▶ EXERCISE: Begin your copy at the line with "Tyto soubory cookies" in the records below and end it at the line with "Грилло, который только", restating each line word for word; omit the pictures.

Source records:
************

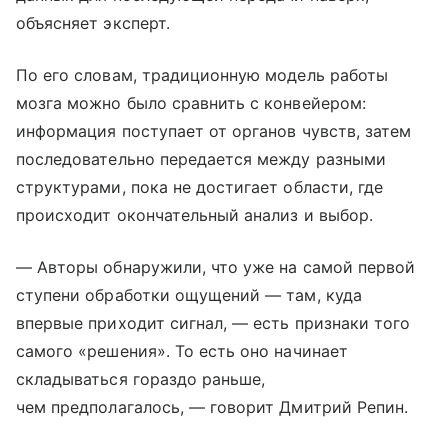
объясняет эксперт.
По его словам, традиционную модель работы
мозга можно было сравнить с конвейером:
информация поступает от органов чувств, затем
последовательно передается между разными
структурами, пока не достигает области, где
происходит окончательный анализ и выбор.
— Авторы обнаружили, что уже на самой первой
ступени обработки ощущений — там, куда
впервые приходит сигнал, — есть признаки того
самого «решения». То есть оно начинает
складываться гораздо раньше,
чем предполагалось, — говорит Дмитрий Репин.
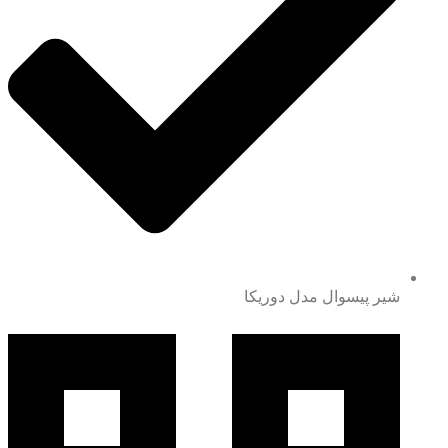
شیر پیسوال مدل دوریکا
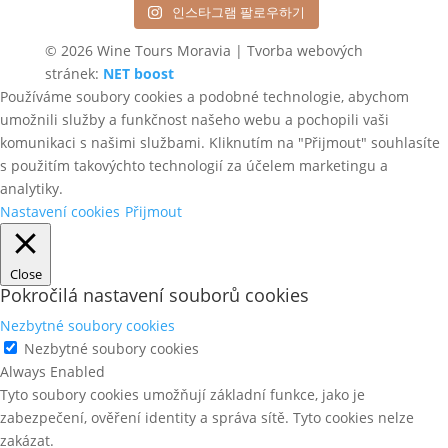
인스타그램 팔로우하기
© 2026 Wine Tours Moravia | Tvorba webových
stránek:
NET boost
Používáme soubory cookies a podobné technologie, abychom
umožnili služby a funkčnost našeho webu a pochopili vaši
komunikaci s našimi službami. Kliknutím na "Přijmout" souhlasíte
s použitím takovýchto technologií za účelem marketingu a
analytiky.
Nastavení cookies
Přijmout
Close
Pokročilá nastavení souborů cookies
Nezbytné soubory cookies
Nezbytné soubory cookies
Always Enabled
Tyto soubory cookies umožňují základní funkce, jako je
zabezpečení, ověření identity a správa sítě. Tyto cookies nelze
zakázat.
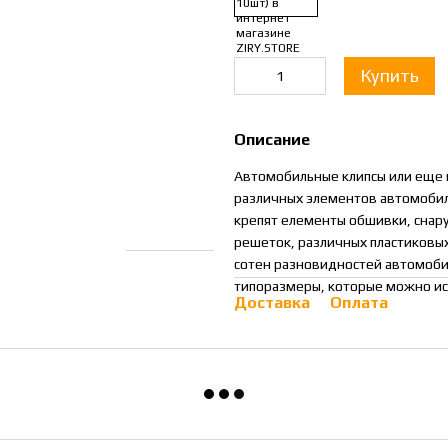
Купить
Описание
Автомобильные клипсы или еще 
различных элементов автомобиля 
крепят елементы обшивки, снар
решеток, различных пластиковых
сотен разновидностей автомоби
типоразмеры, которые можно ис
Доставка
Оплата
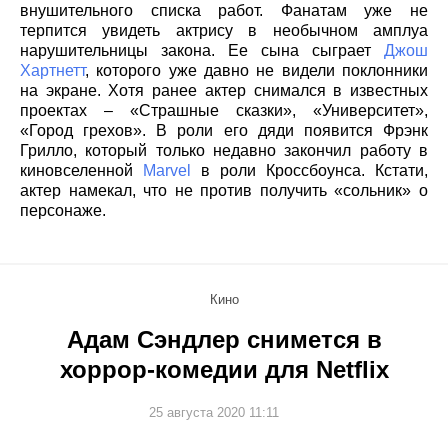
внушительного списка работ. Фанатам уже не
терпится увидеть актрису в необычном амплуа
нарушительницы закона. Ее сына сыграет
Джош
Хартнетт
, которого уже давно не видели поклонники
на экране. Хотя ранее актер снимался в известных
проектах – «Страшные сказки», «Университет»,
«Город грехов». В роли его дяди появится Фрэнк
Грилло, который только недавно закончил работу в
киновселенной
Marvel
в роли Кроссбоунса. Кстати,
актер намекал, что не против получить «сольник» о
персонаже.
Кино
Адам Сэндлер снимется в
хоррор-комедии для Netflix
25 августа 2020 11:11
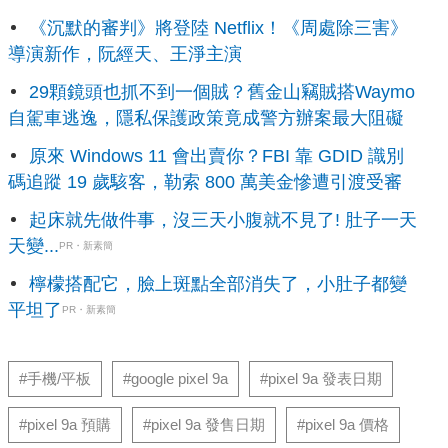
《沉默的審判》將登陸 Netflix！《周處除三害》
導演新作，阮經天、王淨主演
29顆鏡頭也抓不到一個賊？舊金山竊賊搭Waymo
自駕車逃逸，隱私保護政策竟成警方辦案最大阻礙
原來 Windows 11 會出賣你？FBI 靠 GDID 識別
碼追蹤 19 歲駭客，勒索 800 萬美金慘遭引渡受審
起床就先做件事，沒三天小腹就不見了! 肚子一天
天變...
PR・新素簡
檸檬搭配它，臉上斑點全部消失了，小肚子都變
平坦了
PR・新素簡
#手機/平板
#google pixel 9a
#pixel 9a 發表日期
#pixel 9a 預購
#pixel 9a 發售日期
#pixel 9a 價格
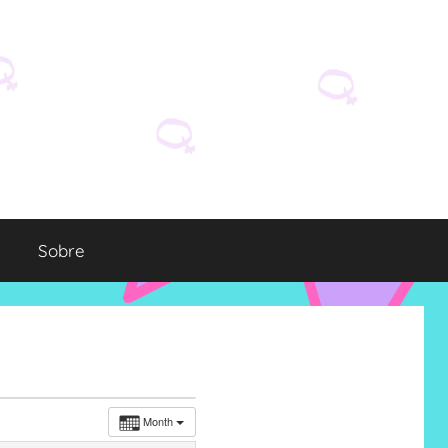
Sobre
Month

************

▶ EXERCISE OUTPUT:
Tyto soubory cookies umožňují základní funkce, jako je
zabezpečení, ověření identity a správa sítě. Tyto cookies nelze
zakázat.
Купить
Описание
Автомобильные клипсы или еще 
различных элементов автомобиля 
крепят елементы обшивки, снар
решеток, различных пластиковых
сотен разновидностей автомоби
типоразмеры, которые можно ис
Доставка
Оплата
внушительного списка работ. Фанатам уже не
терпится увидеть актрису в необычном амплуа
нарушительницы закона. Ее сына сыграет
Джош
Хартнетт
, которого уже давно не видели поклонники
на экране. Хотя ранее актер снимался в известных
проектах – «Страшные сказки», «Университет»,
«Город грехов». В роли его дяди появится Фрэнк
Грилло, который только недавно закончил работу в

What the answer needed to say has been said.